**TASK REQUIREMENTS:** Find where "зубчатый ремень по" appears in the records below, then return that line and every later line exactly, stopping only at the last line.

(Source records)
★ ★ ★ ★

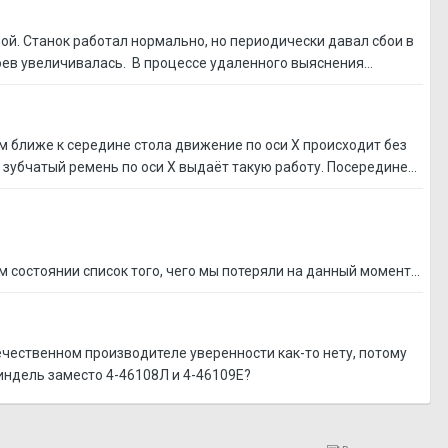
ой. Станок работал нормально, но периодически давал сбои в
боев увеличивалась. В процессе удаленного выяснения...
м ближе к середине стола движение по оси Х происходит без
 зубчатый ремень по оси Х выдаёт такую работу. Посередине...
состоянии список того, чего мы потеряли на данный момент...
течественном производителе уверенности как-то нету, потому
пиндель заместо 4-46108Л и 4-46109Е?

★ ★ ★ ★

**EXERCISE RESULT:**
 зубчатый ремень по оси Х выдаёт такую работу. Посередине...
состоянии список того, чего мы потеряли на данный момент...
течественном производителе уверенности как-то нету, потому
пиндель заместо 4-46108Л и 4-46109Е?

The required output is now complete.